Focus on Love. When we focus on love, we are more patient, forgiving and tolerant. We are less likely to be critical – of ourselves and others.
“And charity suffereth long, and is kind, and envieth not, and is not puffed up, seeketh not her own, is not easily provoked, thinketh no evil, and rejoiceth not in iniquity but rejoiceth in the truth, beareth all things, believeth all things, hopeth all things, endureth all things.” (Moroni 7:45)
By the way, charity is a gift. God gives it to us through the Holy Ghost – all we have to do is ask.
“Wherefore, my beloved brethren (sisters too!), pray unto the Father with all the energy of heart, that ye may be filled with this love...” (Moroni 7:48)
Focusing on love during the Christmas season should be a no-brainer, but life an people can get in the way. We should focus on the Savior and his love every day of the year, but it can be especially valuable during a season that can be fraught with tender feelings of pain, insecurity, loneliness and disappointment. Christ can take those feelings from us as a a personal gift to us.
One year President Hinckley concluded his Christmas remarks with this idea. He said:
May it be a happy and wonderful season. We leave a blessing upon you, a blessing of Christmas, that you may be happy. May even those whose hearts are heavy rise with the healing which comes alone from Him who comforts and reassures. “Let not your heart be troubled: ye believe in God, believe also in me”
So said He in His hour of great tribulation: “Peace I leave with you, my peace I give unto you: not as the world giveth, give I unto you. Let not your heart be troubled, neither let it be afraid”
In the spirit of that great promise and gift, may we all rejoice this blessed Christmas season. (link)

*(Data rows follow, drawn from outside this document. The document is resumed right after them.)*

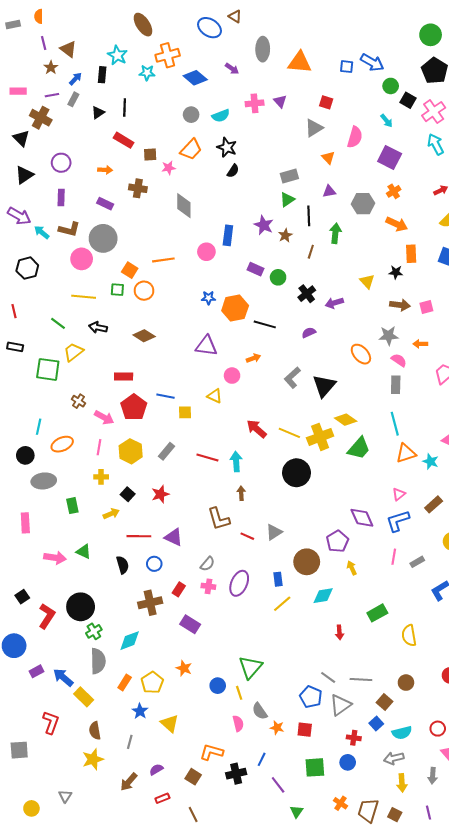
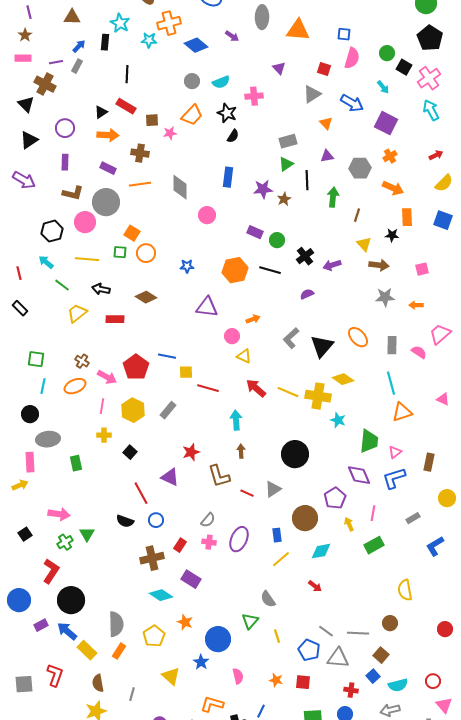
purple line: (44, 43) -> (29, 12), moved
brown triangle: (68, 49) -> (72, 17), turned -36
blue arrow: (372, 62) -> (352, 103), moved
brown star: (51, 68) -> (25, 35), moved
pink cross: (255, 103) -> (254, 96), moved
black triangle: (98, 113) -> (101, 112), moved
pink semicircle: (355, 137) -> (352, 58), moved
orange arrow: (105, 170) -> (108, 135), size x1.5
gray diamond: (184, 206) -> (180, 187), moved
purple star: (264, 225) -> (263, 189), turned -30
cyan arrow: (42, 232) -> (46, 262), moved
blue rectangle: (228, 235) -> (228, 177), moved
brown line: (311, 252) -> (357, 215), moved
orange line: (163, 260) -> (140, 184), moved
black hexagon: (27, 268) -> (52, 231), moved
blue star: (208, 298) -> (187, 266), moved
brown arrow: (400, 305) -> (379, 265), moved
black line: (265, 324) -> (270, 270), moved
black rectangle: (15, 347) -> (20, 308), turned 35
orange ellipse: (361, 354) -> (358, 337), moved
pink semicircle: (399, 360) -> (419, 352), moved
green square: (48, 369) -> (36, 359), moved, size x0.7
red rectangle: (124, 377) -> (115, 319), moved
yellow triangle: (215, 396) -> (244, 356), moved
yellow cross: (320, 437) -> (318, 396), turned 30
orange ellipse: (62, 444) -> (75, 386), moved
green trapezoid: (359, 448) -> (369, 441), moved, turned -35
red line: (207, 457) -> (208, 388), moved
cyan star: (431, 462) -> (338, 420), moved
black circle: (296, 473) -> (295, 454), moved
red star: (160, 494) -> (191, 452), moved
brown rectangle: (434, 504) -> (429, 462), turned -36
yellow arrow: (111, 514) -> (20, 485), moved
pink rectangle: (25, 523) -> (30, 462), moved
red line: (139, 536) -> (141, 493), turned 60
purple triangle: (174, 537) -> (170, 477), moved
green triangle: (84, 552) -> (87, 534), moved, turned 35
pink line: (394, 557) -> (373, 513), moved
black semicircle: (123, 565) -> (125, 521), turned 126
black square: (22, 597) -> (25, 534), moved
black circle: (81, 607) -> (71, 600), moved
green rectangle: (377, 613) -> (374, 545), moved
green cross: (94, 631) -> (65, 542), moved
red arrow: (339, 632) -> (315, 586), moved, turned -48
cyan diamond: (130, 641) -> (161, 595), moved, turned 55
gray semicircle: (98, 661) -> (116, 624), moved
green triangle: (250, 667) -> (250, 621), size x0.7
orange rectangle: (125, 683) -> (119, 651), moved
brown circle: (406, 683) -> (390, 623), moved
blue circle: (218, 686) -> (218, 639), size x1.6
yellow line: (239, 693) -> (277, 636), moved
gray triangle: (340, 705) -> (338, 658), turned 40
blue star: (140, 711) -> (201, 662), moved
gray semicircle: (260, 711) -> (268, 599), moved
gray square: (19, 750) -> (24, 684), moved

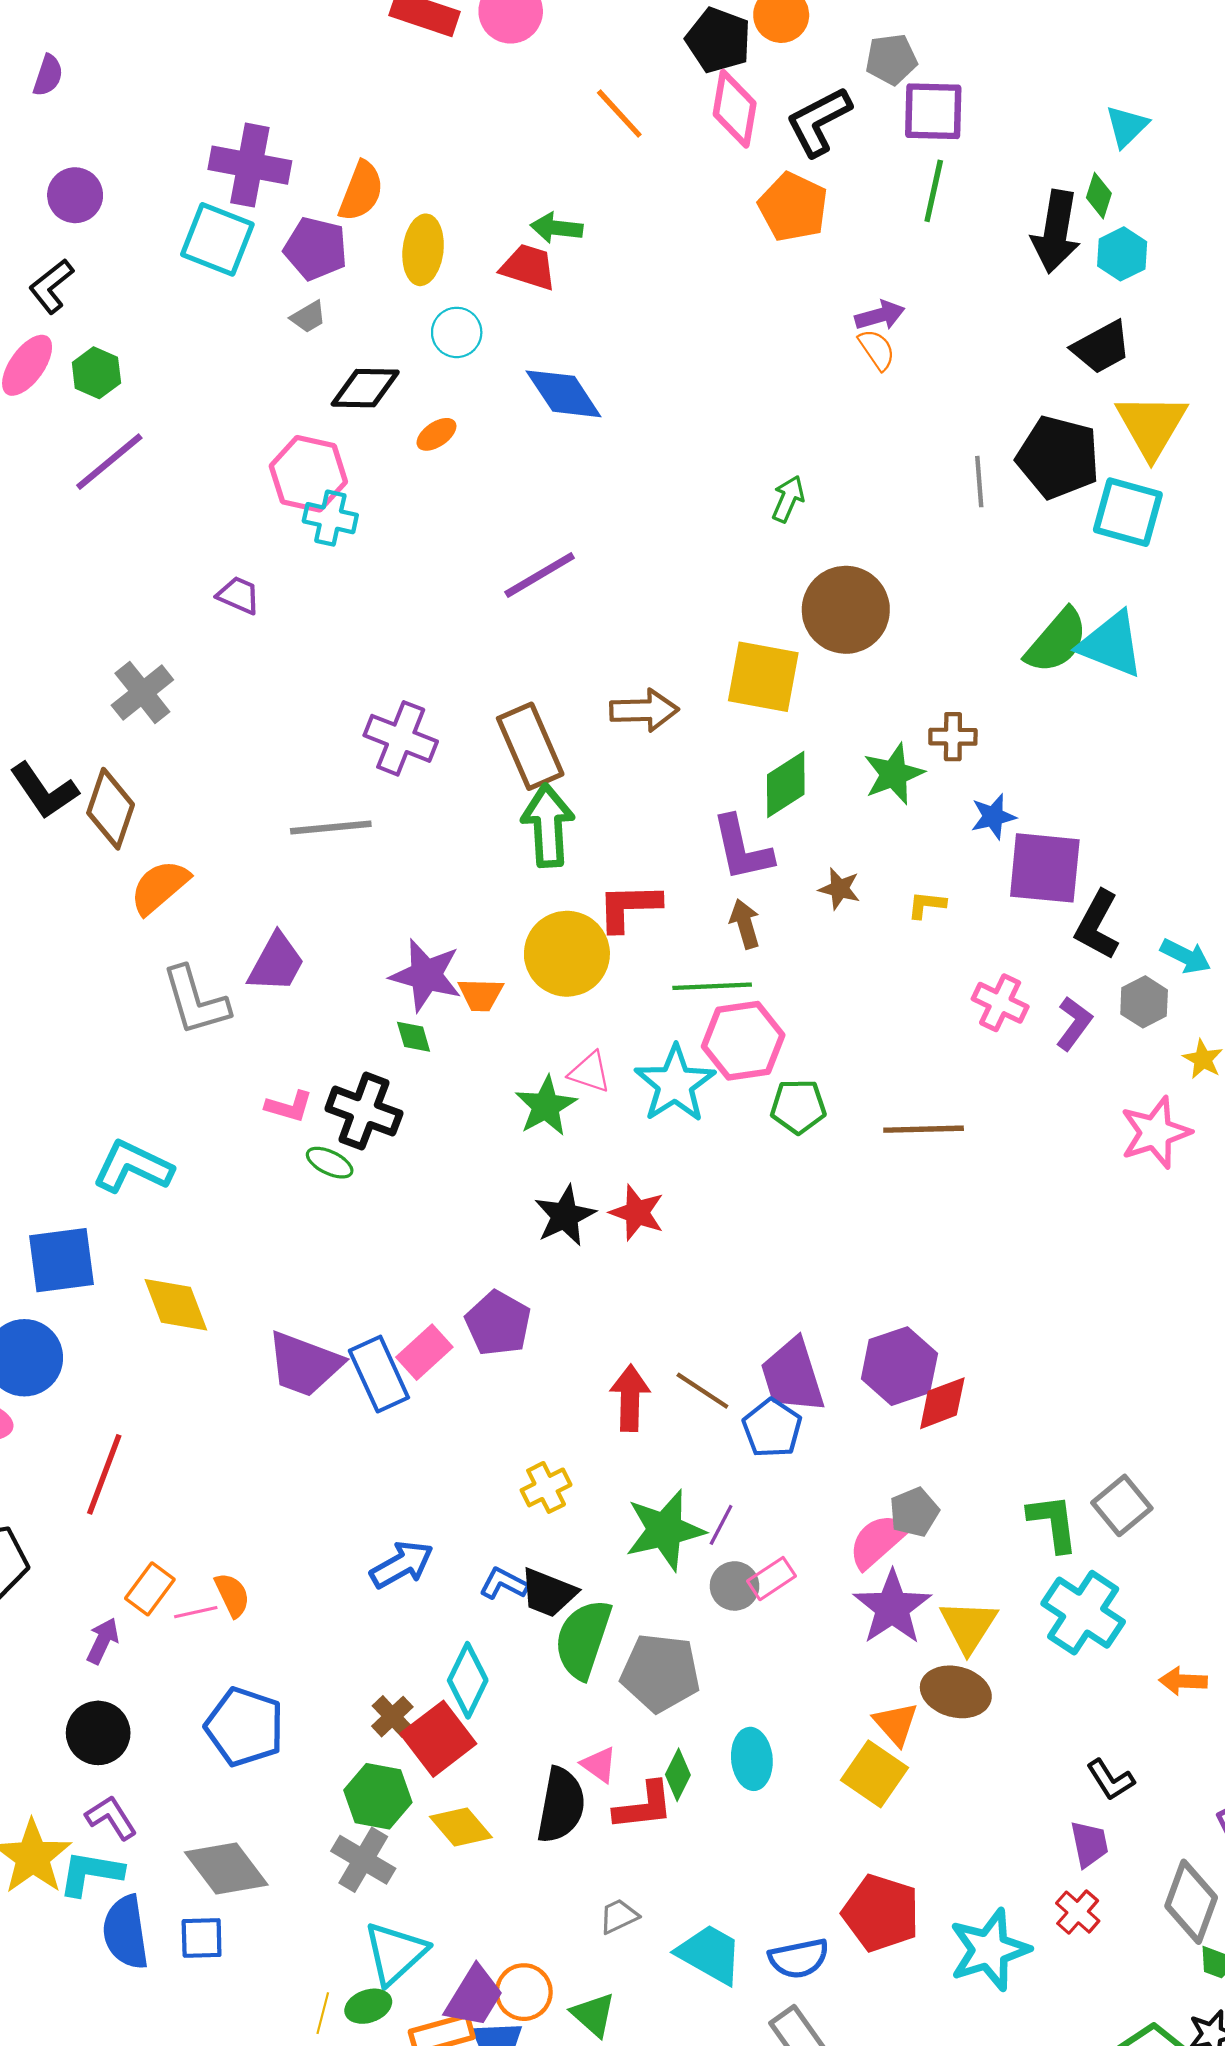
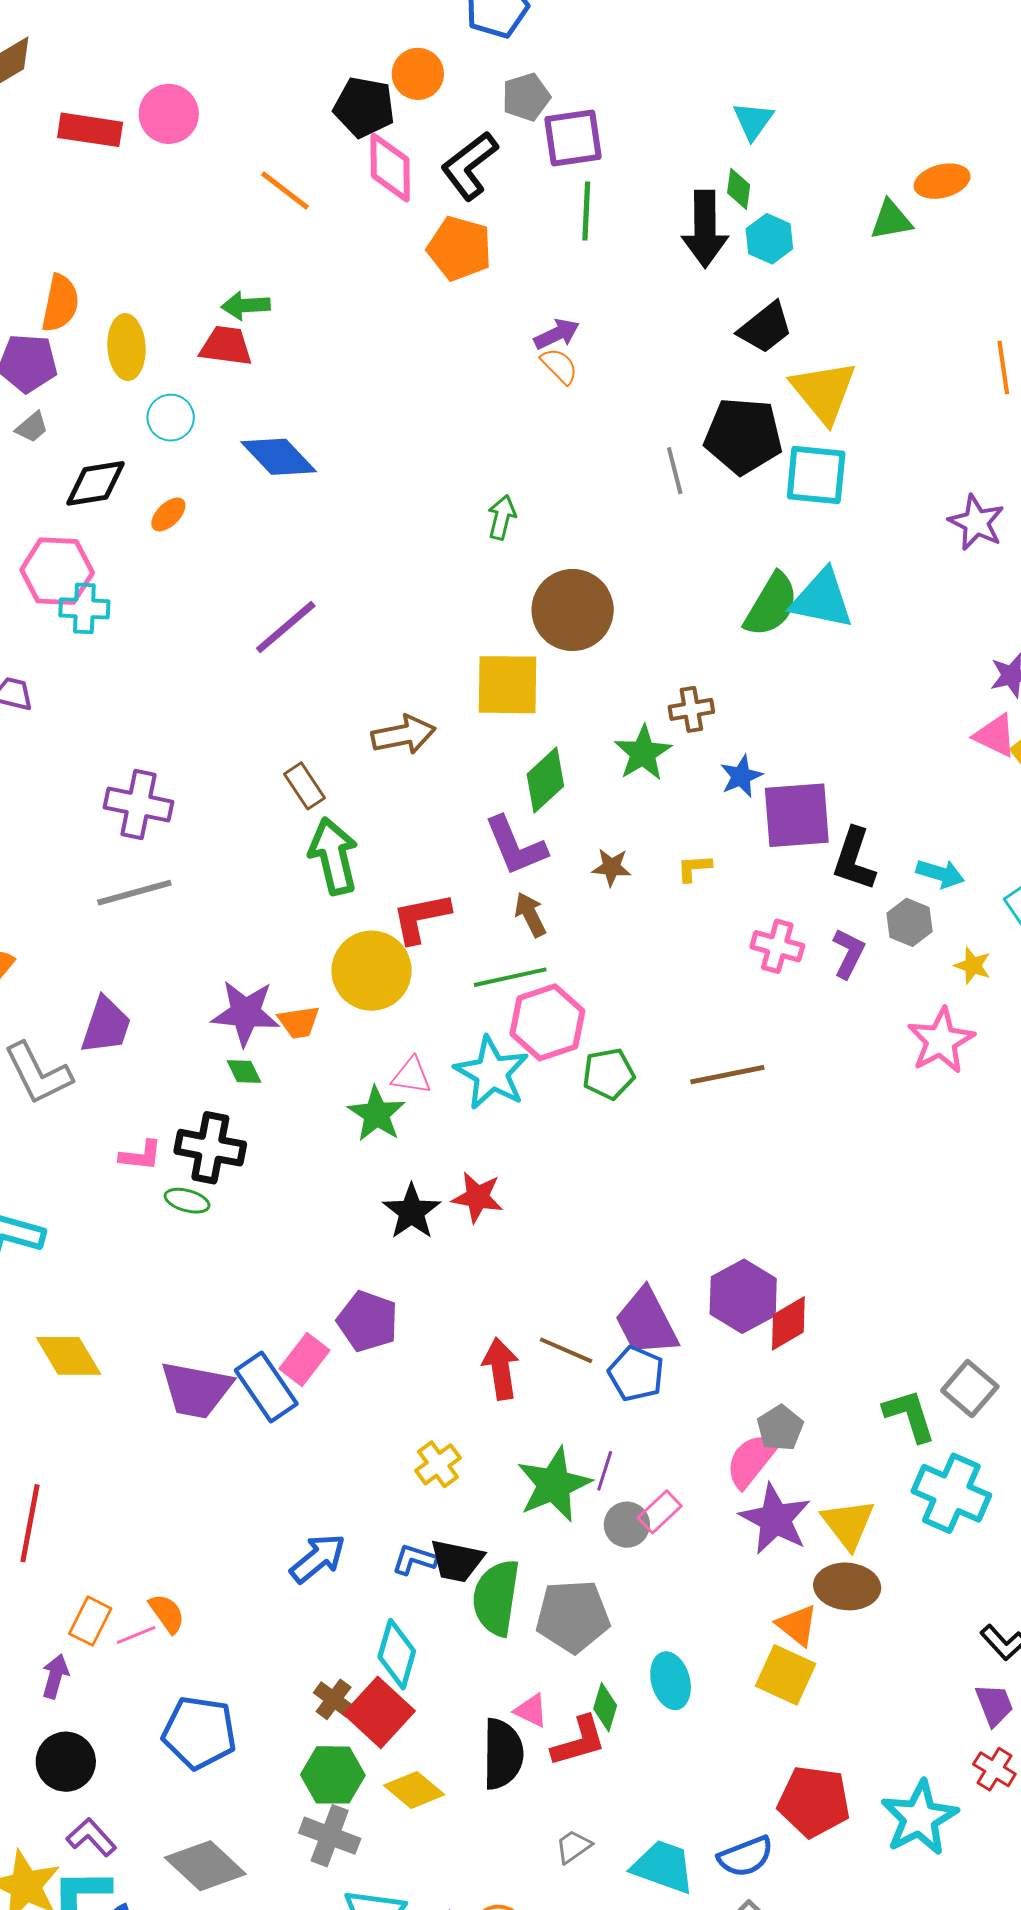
purple cross: (401, 738) -> (139, 805), moved
brown rectangle: (530, 746) -> (305, 786), size x0.6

Share Happiness. I found a fascinating quote from Brigham Young that I think fits nicely in the holiday season:
In all your social communications, or whatever your associations are, let all the dark, discontented, murmuring, unhappy, miserable feelings—all the evil fruit of the mind, fall from the tree in silence and unnoticed; and so let it perish, without taking it up to present to your neighbors. But when you have joy and happiness, light and intelligence, truth and virtue, offer that fruit abundantly to your neighbors, and it will do them good, and so strengthen the hands of your fellow-beings (DBY, 240).
I can’t think of a better Christmas gift we can give to our families and those we associate with than a peaceful, happy version of ourselves. Joy is attainable, and it is fiercely contagious.